A single sentence in Johnson’s campaign platform commits to “strengthening” Chicago’s Hotel Accommodations Tax, which currently tacks 4.5% onto the price of each hotel stay in the city.
His campaign website estimated the tax hike could raise an extra $30 million for the city each year. However, Johnson has more recently described his proposed tax hike as one dollar per room per night — a charge that would bring in less than $15 million per year, based on pre-pandemic hotel stay trends.
The tax hike proposal is already facing blowback from tourism industry leaders who note Chicago hotel guests now pay more than a 17% tax rate — already among the highest in the nation.
Michael Jacobson, president of the Illinois Hotel & Lodging Association, said a dollar-per-night tax would hardly be enough to scare away vacationing tourists. But it may be a deciding factor for businesses and national organizations looking to book large blocks of rooms for conferences.
“Leisure tourism came roaring back after the pandemic…but business travel and convention attendance has still lagged nationwide, and that impacted Chicago more than probably any other market,” Jacobson said in an interview. “So now we’re having conversations about further dissuading that segment of business to come to Chicago. It just couldn’t be a worse time to be having this conversation.”
Jacobson said he personally met with Johnson this month and urged the mayor to pour more money into tourism marketing efforts so that the city can attract more tax-paying visitors, instead of charging existing visitors more.
Airline fuel tax
Chicago charges airlines a tax of 5 cents per gallon on jet fuel. The airlines must also pay state and local sales taxes on the fuel they buy at Chicago airports.
Johnson has proposed hiking the tax on jet fuel by enough to raise $98 million. His campaign platform says the tax would make “the big airlines pay for polluting the air in our neighborhoods.”
The proposal is sure to face pushback from airlines, including Chicago-based United, who — like hotel operators — say Chicago and Illinois already combine for some of the highest fuel taxes in the nation, and that any hike in taxes would be passed on to passengers.
Johnson’s proposed hike may also be hampered by an obscure federal law that requires any money raised from state or local fuel taxes to be spent on aviation-related costs.

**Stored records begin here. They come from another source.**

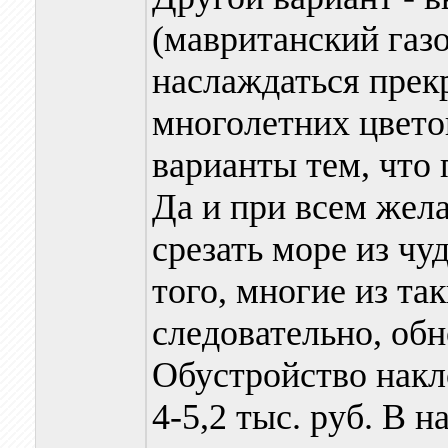
(мавританский газон
наслаждаться прек
многолетних цвето
варианты тем, что 
Да и при всем жела
срезать море из ч
того, многие из та
следовательно, обн
Обустройство накл
4-5,2 тыс. руб. В 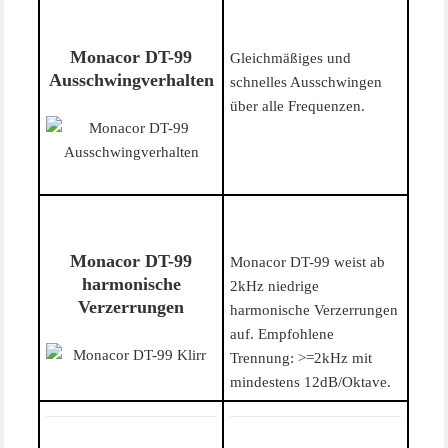
Monacor DT-99
Gleichmäßiges und
Ausschwingverhalten
schnelles Ausschwingen
über alle Frequenzen.
Monacor DT-99
Monacor DT-99 weist ab
harmonische
2kHz niedrige
Verzerrungen
harmonische Verzerrungen
auf. Empfohlene
Trennung: >=2kHz mit
mindestens 12dB/Oktave.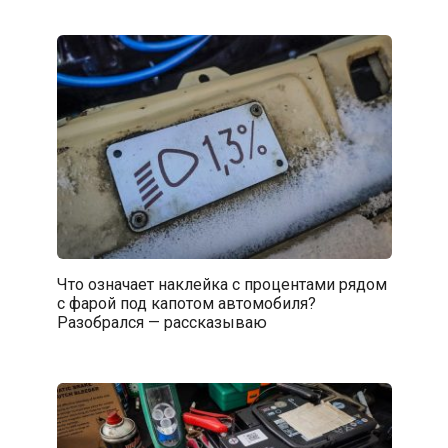
Что означает наклейка с процентами рядом
с фарой под капотом автомобиля?
Разобрался — рассказываю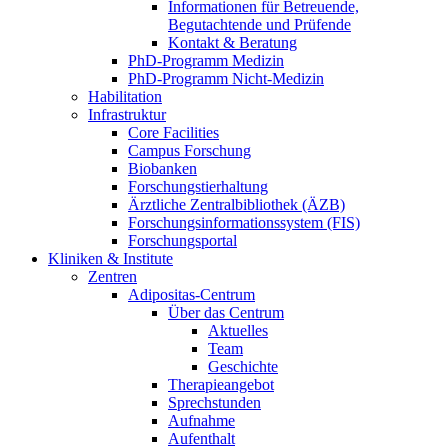
Informationen für Betreuende,
Begutachtende und Prüfende
Kontakt & Beratung
PhD-Programm Medizin
PhD-Programm Nicht-Medizin
Habilitation
Infrastruktur
Core Facilities
Campus Forschung
Biobanken
Forschungstierhaltung
Ärztliche Zentralbibliothek (ÄZB)
Forschungsinformationssystem (FIS)
Forschungsportal
Kliniken & Institute
Zentren
Adipositas-Centrum
Über das Centrum
Aktuelles
Team
Geschichte
Therapieangebot
Sprechstunden
Aufnahme
Aufenthalt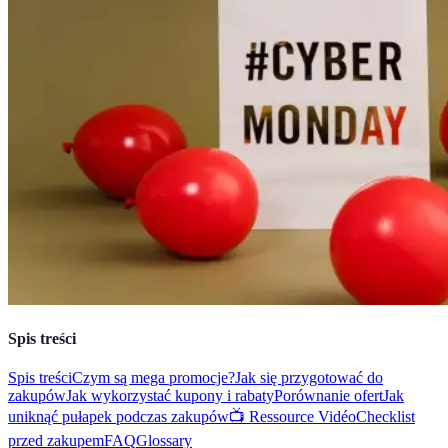
Spis treści
Spis treści
Czym są mega promocje?
Jak się przygotować do
zakupów
Jak wykorzystać kupony i rabaty
Porównanie ofert
Jak
uniknąć pułapek podczas zakupów
📺 Ressource Vidéo
Checklist
przed zakupem
FAQ
Glossary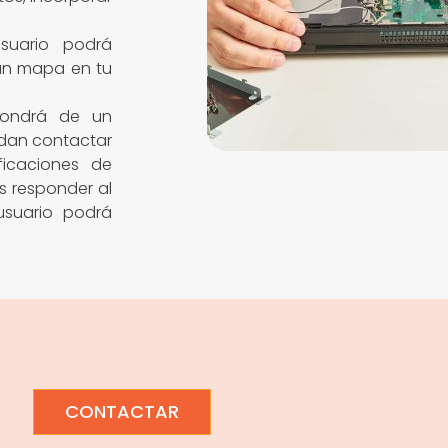
suario podrá
 un mapa en tu
pondrá de un
edan contactar
ficaciones de
s responder al
usuario podrá
CONTACTAR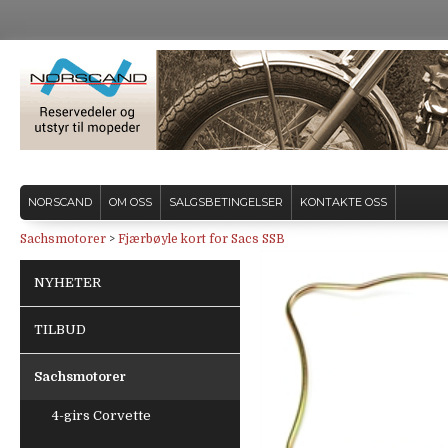
NORSCAND
OM OSS
SALGSBETINGELSER
KONTAKTE OSS
Sachsmotorer
>
Fjærbøyle kort for Sacs SSB
NYHETER
TILBUD
Sachsmotorer
4-girs Corvette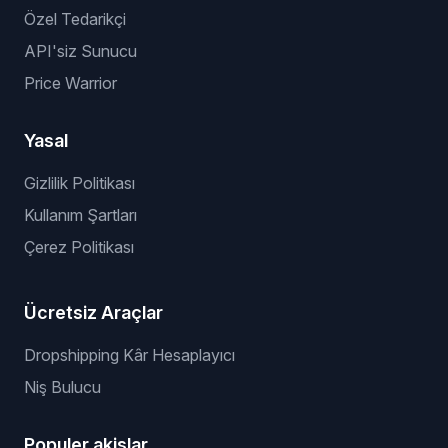
Özel Tedarikçi
API'siz Sunucu
Price Warrior
Yasal
Gizlilik Politikası
Kullanım Şartları
Çerez Politikası
Ücretsiz Araçlar
Dropshipping Kâr Hesaplayıcı
Niş Bulucu
Populer akislar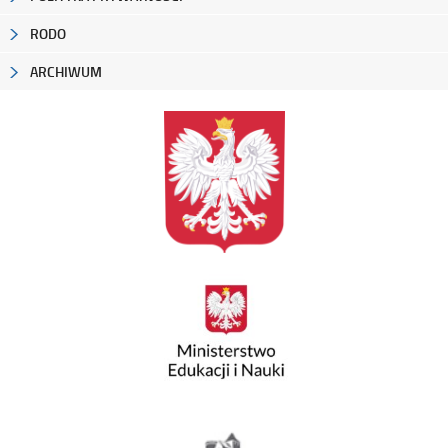
RODO
ARCHIWUM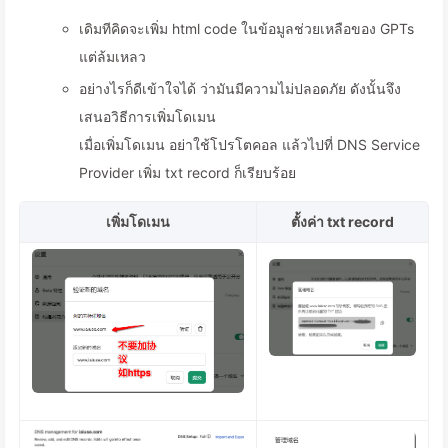
เดิมทีคิดจะเพิ่ม html code ในข้อมูลช่วยเหลือของ GPTs
แต่ล้มเหลว
อย่างไรก็ดีเข้าใจได้ ว่ามันมีความไม่ปลอดภัย ดังนั้นจึง
เสนอวิธีการเพิ่มโดเมน
เมื่อเพิ่มโดเมน อย่าใช้โปรโตคอล แล้วไปที่ DNS Service
Provider เพิ่ม txt record ก็เรียบร้อย
เพิ่มโดเมน
ตั้งค่า txt record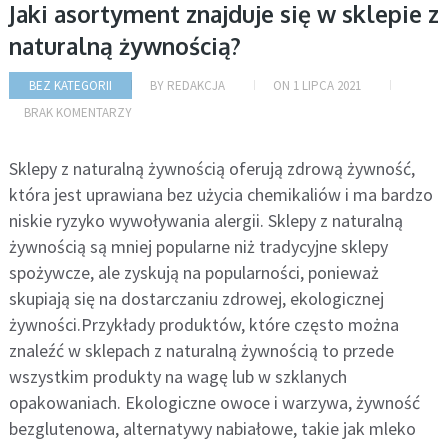
Jaki asortyment znajduje się w sklepie z
naturalną żywnością?
BEZ KATEGORII
BY
REDAKCJA
ON
1 LIPCA 2021
BRAK KOMENTARZY
Sklepy z naturalną żywnością oferują zdrową żywność,
która jest uprawiana bez użycia chemikaliów i ma bardzo
niskie ryzyko wywoływania alergii. Sklepy z naturalną
żywnością są mniej popularne niż tradycyjne sklepy
spożywcze, ale zyskują na popularności, ponieważ
skupiają się na dostarczaniu zdrowej, ekologicznej
żywności.Przykłady produktów, które często można
znaleźć w sklepach z naturalną żywnością to przede
wszystkim produkty na wagę lub w szklanych
opakowaniach. Ekologiczne owoce i warzywa, żywność
bezglutenowa, alternatywy nabiałowe, takie jak mleko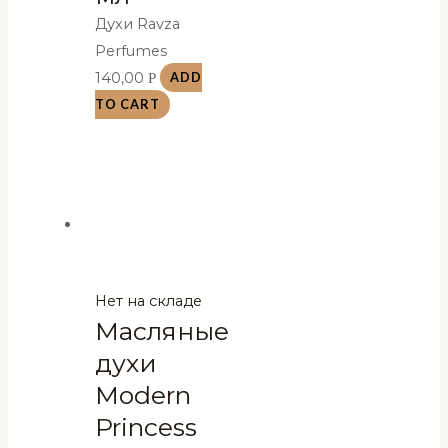
Духи Ravza
Perfumes
140,00
Р
ADD
TO CART
Нет на складе
Масляные
духи
Modern
Princess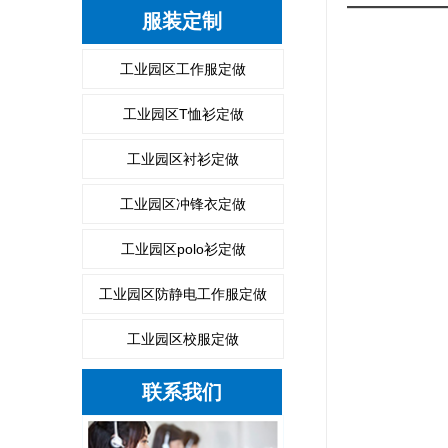
服装定制
工业园区工作服定做
工业园区T恤衫定做
工业园区衬衫定做
工业园区冲锋衣定做
工业园区polo衫定做
工业园区防静电工作服定做
工业园区校服定做
联系我们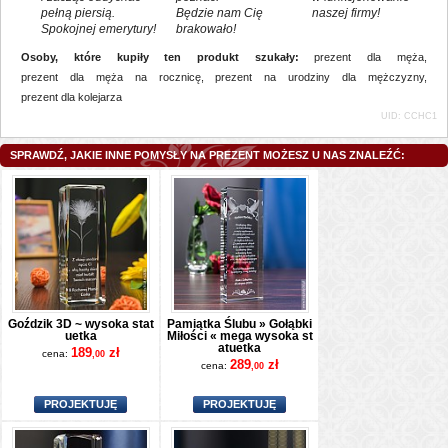
pełną piersią.
Będzie nam Cię
naszej firmy!
Spokojnej emerytury!
brakowało!
Osoby, które kupiły ten produkt szukały:
prezent dla męża
,
prezent dla męża na rocznicę
,
prezent na urodziny dla mężczyzny
,
prezent dla kolejarza
UID: CCHC1
SPRAWDŹ, JAKIE INNE POMYSŁY NA PREZENT MOŻESZ U NAS ZNALEŹĆ:
Goździk 3D ~ wysoka stat
Pamiątka Ślubu » Gołąbki
uetka
Miłości « mega wysoka st
atuetka
189
zł
cena:
,00
289
zł
cena:
,00
PROJEKTUJĘ
PROJEKTUJĘ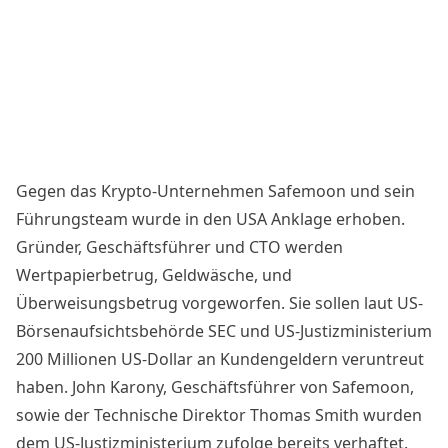
Gegen das Krypto-Unternehmen Safemoon und sein
Führungsteam wurde in den USA Anklage erhoben.
Gründer, Geschäftsführer und CTO werden
Wertpapierbetrug, Geldwäsche, und
Überweisungsbetrug vorgeworfen. Sie sollen laut US-
Börsenaufsichtsbehörde SEC und US-Justizministerium
200 Millionen US-Dollar an Kundengeldern veruntreut
haben. John Karony, Geschäftsführer von Safemoon,
sowie der Technische Direktor Thomas Smith wurden
dem
US-Justizministerium zufolge
bereits verhaftet.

Otherwise, the city could risk losing out on critical grants from the U.S. Department of Transportation.
Airline officials point to the legal restriction as a reason for why jet fuel taxes were carved out of Chicago’s 2020 push to raise gasoline taxes.
‘Regularizing’ TIF surpluses
Lightfoot has repeatedly leaned on excess revenue from the city’s overflowing tax-increment financing (TIF) funds to close the city’s annual budget gaps. Johnson’s platform calls to “regularize” TIF surplus declarations, saying a change in the process could “result in $100 million in excess funds.”
TIF allows the city to freeze property tax collections within specific districts and send additional tax dollars directly into a fund to bankroll capital projects. Last year, Lightfoot declared a more than $300 million surplus in unspent money from TIF funds. The city of Chicago only reaped about one-quarter of those funds, with the rest going to Chicago Public Schools, Cook County and other taxing bodies.
TIF districts are on track to absorb increasing sums of money each year as property assessments climb, especially following the City Council’s move last year to approve 12-year extensions for a handful of the city’s most lucrative districts.
Chicago’s Office of Budget and Management has no formal or public process for deciding how large a TIF surplus to declare. But Johnson’s campaign has not specified how a more formal process would lead the city to collect more money than it already does.
A spokesperson for Johnson did not respond to requests for more details on his revenue-raising plans.